Turn off the main circuit breaker in the service panel; use the battery-powered light to see. Remove the panel cover screws with a screwdriver and lift the cover off the box. Never touch the large, heavy gauge aluminum or copper wires coming from the outside, or the terminals they attach to, because the current is always present.

Step 3

Look at the arrangement of the circuit breakers in the service panel. The breaker at the top left position, and the one directly below it, connect to different incoming lines. The incoming lines alternate from top to bottom and side to side. Line 1 serves the first circuit breaker on the left and the second breaker on the right.

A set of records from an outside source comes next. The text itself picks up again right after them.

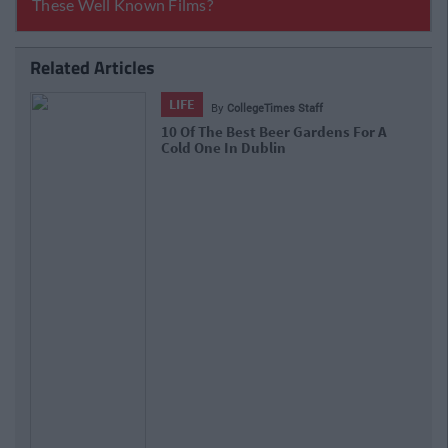
Related Articles
LIFE
By
CollegeTimes Staff
10 Of The Best Beer Gardens For A
Cold One In Dublin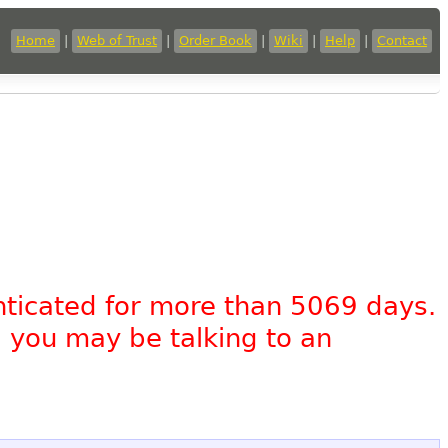
Home
|
Web of Trust
|
Order Book
|
Wiki
|
Help
|
Contact
nticated for more than 5069 days.
, you may be talking to an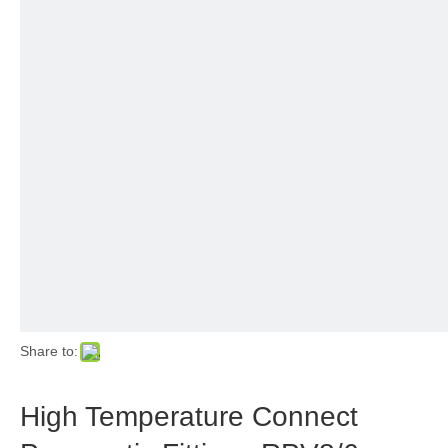
Share to:
High Temperature Connect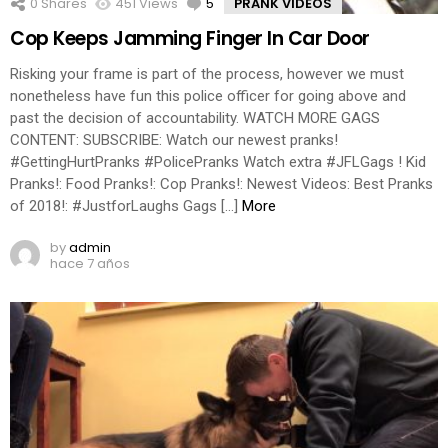
0
Shares
451
Views
5
Comments
PRANK VIDEOS
Cop Keeps Jamming Finger In Car Door
Risking your frame is part of the process, however we must
nonetheless have fun this police officer for going above and
past the decision of accountability. WATCH MORE GAGS
CONTENT: SUBSCRIBE: Watch our newest pranks!
#GettingHurtPranks #PolicePranks Watch extra #JFLGags ! Kid
Pranks!: Food Pranks!: Cop Pranks!: Newest Videos: Best Pranks
of 2018!: #JustforLaughs Gags […]
More
by
admin
hace 7 años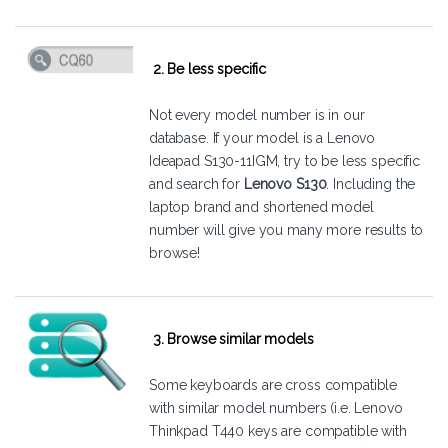
2. Be less specific
Not every model number is in our
database. If your model is a Lenovo
Ideapad S130-11IGM, try to be less specific
and search for
Lenovo S130
. Including the
laptop brand and shortened model
number will give you many more results to
browse!
3. Browse similar models
Some keyboards are cross compatible
with similar model numbers (i.e. Lenovo
Thinkpad T440 keys are compatible with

Line 2 serves the second left breaker and the first right breaker.


Step 4

Count the number of 15-amp, single-switch breakers on Line 1 and on Line 2. Do the same with the 20-amp, single-switch breakers. Line 1 and Line 2 should have approximately the same number of 15 and 20-amp circuit breakers. Having exactly the same number is not necessarily correct, but in most cases the numbers should be close.

Step 5

Total up the power used on each incoming line using the survey done earlier. The two lines should each have approximately the same level of power use. If there is a difference of more than 10 to 25 percent, a change may need to be made.


Step 6

Move a heavily loaded circuit breaker from Line 1 or Line 2 to an empty position on the other Line. Pry the circuit breaker loose at the center, unhook it and move it to an empty position on the other line. Hook the breaker on the bar and press in at the center until it locks in place.